### Your goal
Pick out the lines below with "dari" and list them.

*-*-*

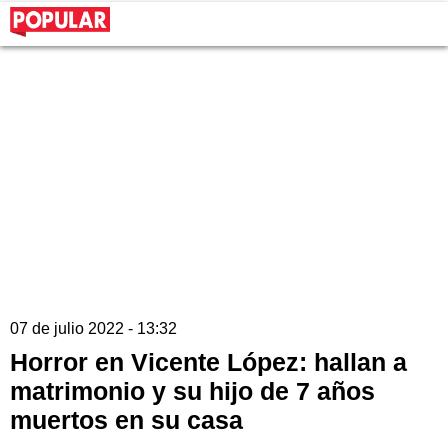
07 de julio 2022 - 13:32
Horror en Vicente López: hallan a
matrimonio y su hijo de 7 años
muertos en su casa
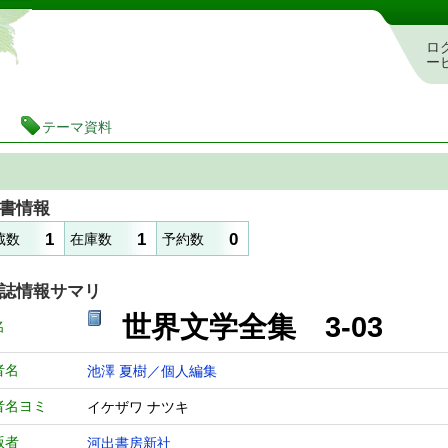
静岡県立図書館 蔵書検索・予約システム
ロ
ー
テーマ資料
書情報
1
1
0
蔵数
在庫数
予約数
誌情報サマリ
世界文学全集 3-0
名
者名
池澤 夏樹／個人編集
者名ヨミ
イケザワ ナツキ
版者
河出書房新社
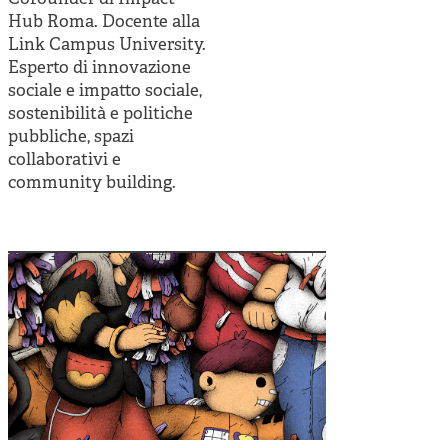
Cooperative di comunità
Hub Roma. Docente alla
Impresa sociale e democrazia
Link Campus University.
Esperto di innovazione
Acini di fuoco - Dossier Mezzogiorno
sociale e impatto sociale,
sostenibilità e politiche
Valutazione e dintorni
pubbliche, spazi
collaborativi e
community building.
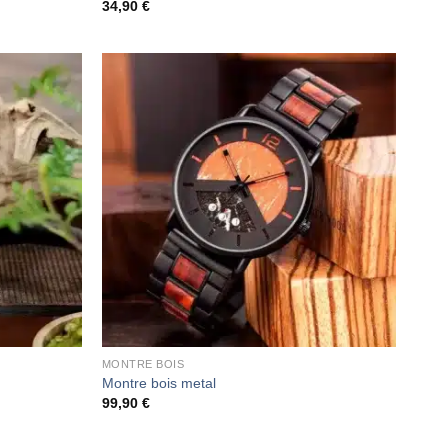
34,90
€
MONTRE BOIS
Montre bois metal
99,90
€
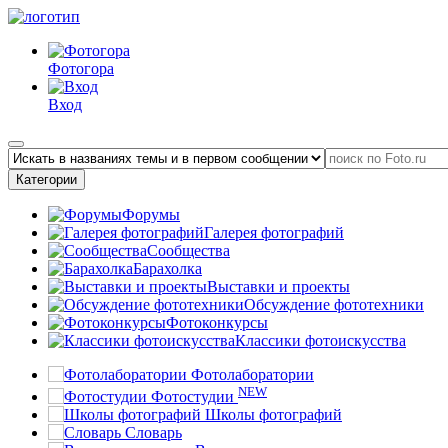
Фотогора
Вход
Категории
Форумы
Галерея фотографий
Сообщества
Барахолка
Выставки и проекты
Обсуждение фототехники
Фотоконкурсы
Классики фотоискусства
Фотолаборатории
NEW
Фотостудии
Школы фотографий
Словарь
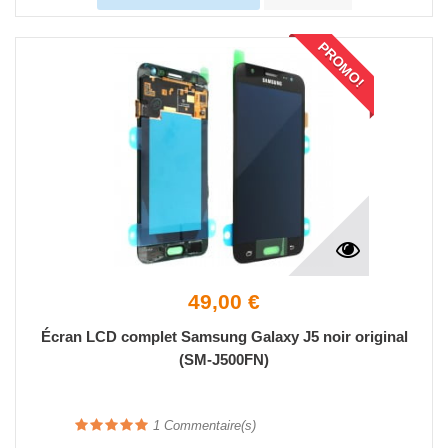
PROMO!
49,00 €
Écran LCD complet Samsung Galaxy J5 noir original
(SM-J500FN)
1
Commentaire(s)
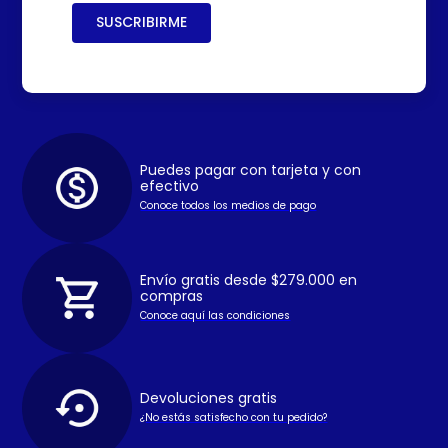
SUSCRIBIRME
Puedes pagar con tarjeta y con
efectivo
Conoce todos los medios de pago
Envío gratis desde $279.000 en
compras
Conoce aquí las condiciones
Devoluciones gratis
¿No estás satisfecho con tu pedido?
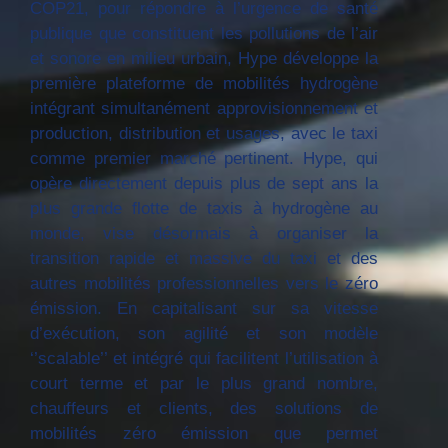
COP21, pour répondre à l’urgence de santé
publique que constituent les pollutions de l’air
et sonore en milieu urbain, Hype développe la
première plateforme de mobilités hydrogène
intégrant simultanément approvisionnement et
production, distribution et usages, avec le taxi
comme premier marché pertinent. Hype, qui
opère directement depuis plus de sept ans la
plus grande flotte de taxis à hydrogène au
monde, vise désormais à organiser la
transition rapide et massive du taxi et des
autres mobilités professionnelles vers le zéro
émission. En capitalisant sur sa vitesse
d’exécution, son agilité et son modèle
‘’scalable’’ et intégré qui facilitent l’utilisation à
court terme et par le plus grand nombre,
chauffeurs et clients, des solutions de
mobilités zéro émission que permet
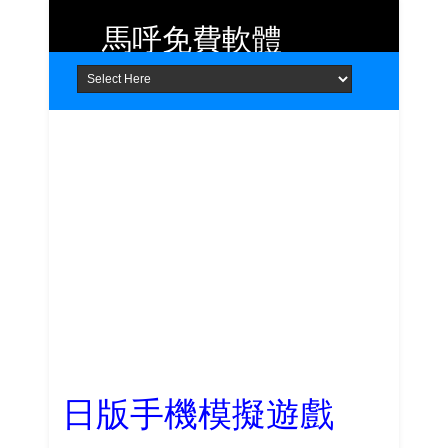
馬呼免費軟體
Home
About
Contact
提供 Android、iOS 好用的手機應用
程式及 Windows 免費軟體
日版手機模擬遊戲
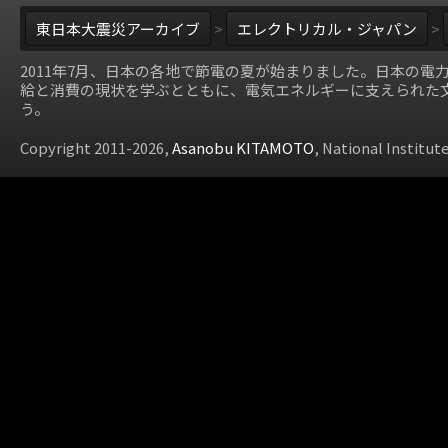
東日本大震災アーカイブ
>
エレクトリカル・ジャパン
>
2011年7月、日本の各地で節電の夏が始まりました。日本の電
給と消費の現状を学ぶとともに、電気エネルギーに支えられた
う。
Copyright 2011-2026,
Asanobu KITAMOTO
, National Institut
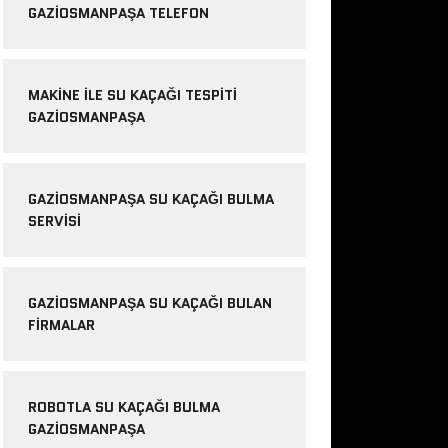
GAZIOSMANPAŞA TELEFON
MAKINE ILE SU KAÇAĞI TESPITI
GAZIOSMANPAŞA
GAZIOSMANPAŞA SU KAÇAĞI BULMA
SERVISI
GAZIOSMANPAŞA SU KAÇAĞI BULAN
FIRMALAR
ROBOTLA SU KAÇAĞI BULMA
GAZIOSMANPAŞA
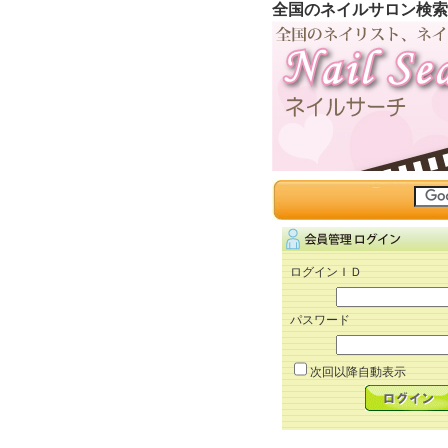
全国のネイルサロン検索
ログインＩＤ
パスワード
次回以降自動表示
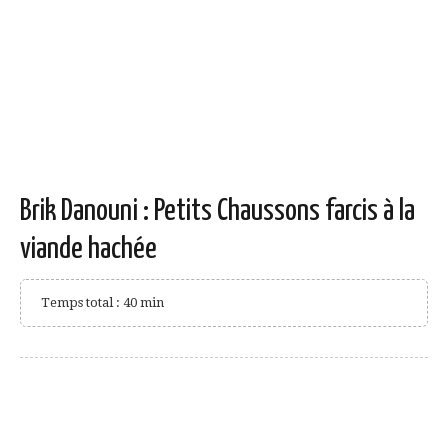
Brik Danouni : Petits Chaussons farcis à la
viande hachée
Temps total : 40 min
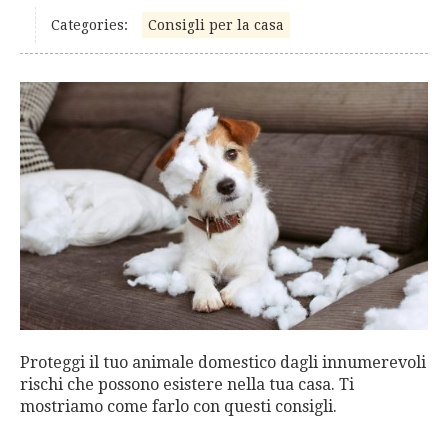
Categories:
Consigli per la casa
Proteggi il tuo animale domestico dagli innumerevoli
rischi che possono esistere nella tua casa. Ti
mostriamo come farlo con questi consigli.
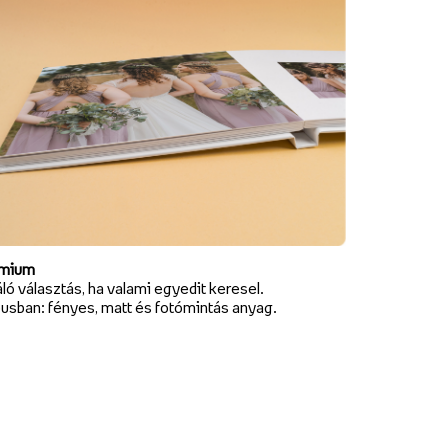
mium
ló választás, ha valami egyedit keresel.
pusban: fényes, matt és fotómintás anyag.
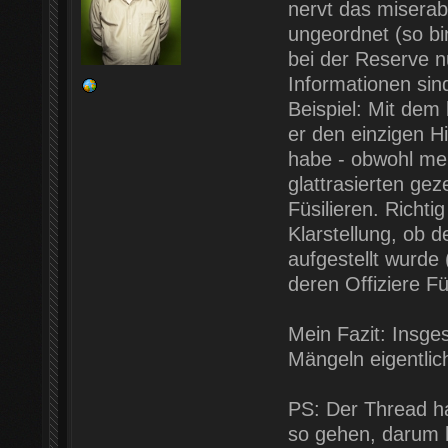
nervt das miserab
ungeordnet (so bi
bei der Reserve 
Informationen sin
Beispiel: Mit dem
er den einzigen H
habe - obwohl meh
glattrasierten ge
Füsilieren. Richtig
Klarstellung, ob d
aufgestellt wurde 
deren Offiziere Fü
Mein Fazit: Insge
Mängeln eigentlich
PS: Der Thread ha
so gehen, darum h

*-*-*

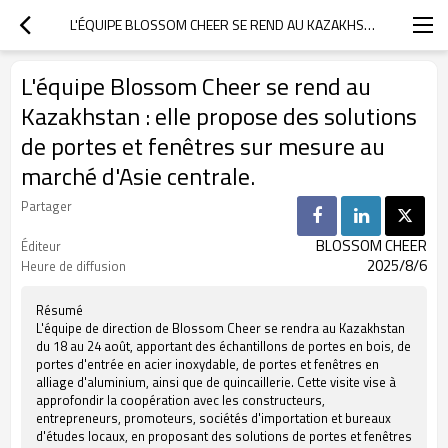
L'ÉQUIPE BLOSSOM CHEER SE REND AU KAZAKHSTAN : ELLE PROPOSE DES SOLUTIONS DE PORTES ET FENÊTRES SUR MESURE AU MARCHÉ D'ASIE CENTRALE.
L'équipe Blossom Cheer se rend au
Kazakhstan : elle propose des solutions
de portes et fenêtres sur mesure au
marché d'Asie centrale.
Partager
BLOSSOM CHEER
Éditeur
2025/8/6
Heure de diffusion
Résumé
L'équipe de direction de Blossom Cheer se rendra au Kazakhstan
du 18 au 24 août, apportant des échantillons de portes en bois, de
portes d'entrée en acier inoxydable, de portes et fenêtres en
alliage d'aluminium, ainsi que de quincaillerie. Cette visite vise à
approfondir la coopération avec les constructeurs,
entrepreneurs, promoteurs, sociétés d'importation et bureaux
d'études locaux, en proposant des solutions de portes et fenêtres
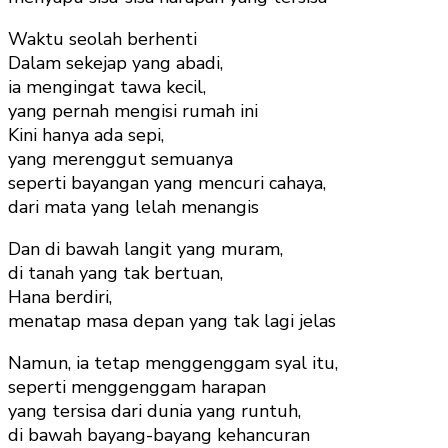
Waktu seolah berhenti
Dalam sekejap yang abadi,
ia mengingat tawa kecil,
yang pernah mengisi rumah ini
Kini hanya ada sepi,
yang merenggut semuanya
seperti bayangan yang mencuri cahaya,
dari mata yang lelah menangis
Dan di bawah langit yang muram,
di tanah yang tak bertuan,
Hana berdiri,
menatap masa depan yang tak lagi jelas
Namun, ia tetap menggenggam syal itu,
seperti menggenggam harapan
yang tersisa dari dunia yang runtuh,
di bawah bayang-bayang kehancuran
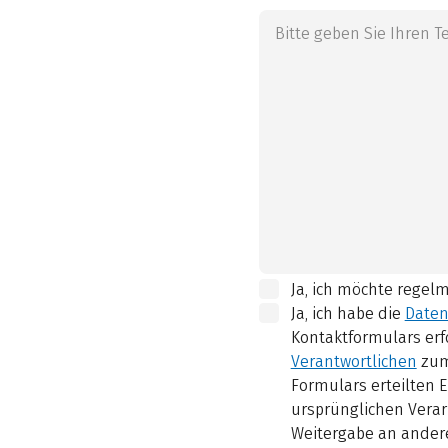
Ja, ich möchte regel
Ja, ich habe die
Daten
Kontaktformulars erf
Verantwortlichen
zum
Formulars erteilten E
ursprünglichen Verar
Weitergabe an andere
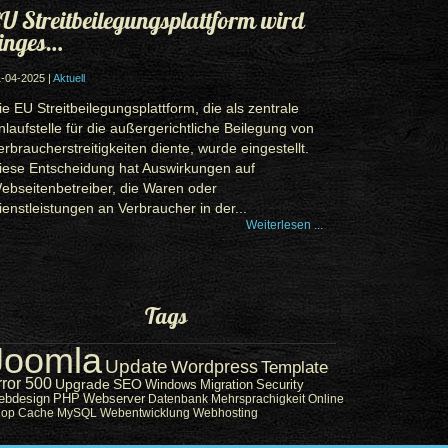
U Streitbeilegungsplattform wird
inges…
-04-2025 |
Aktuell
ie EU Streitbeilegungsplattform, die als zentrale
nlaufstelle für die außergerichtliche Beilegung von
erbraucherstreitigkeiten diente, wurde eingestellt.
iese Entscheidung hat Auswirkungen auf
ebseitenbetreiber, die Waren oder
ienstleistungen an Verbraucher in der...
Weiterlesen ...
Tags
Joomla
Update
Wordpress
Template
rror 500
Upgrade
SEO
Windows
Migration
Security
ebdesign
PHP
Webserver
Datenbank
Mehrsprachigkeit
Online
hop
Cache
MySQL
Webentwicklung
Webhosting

*-*-*

### Answer box
dari mata yang lelah menangis
yang tersisa dari dunia yang runtuh,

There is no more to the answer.